## WHAT IS NEEDED
Your answer should repeat the entries in full, exactly as given, with no pictures.

Stored items from a collection
######

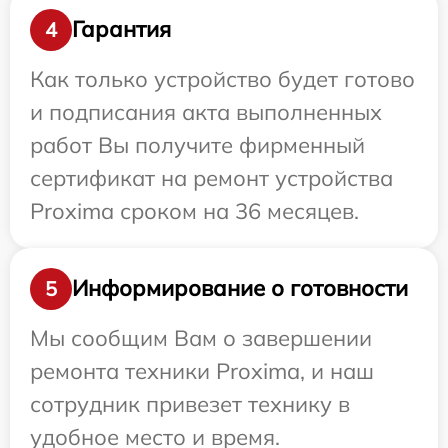
Гарантия
4
Как только устройство будет готово
и подписания акта выполненных
работ Вы получите фирменный
сертификат на ремонт устройства
Proxima сроком на 36 месяцев.
Информирование о готовности
5
Мы сообщим Вам о завершении
ремонта техники Proxima, и наш
сотрудник привезет технику в
удобное место и время.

######

## ANSWER BOX
Гарантия
4
Как только устройство будет готово
и подписания акта выполненных
работ Вы получите фирменный
сертификат на ремонт устройства
Proxima сроком на 36 месяцев.
Информирование о готовности
5
Мы сообщим Вам о завершении
ремонта техники Proxima, и наш
сотрудник привезет технику в
удобное место и время.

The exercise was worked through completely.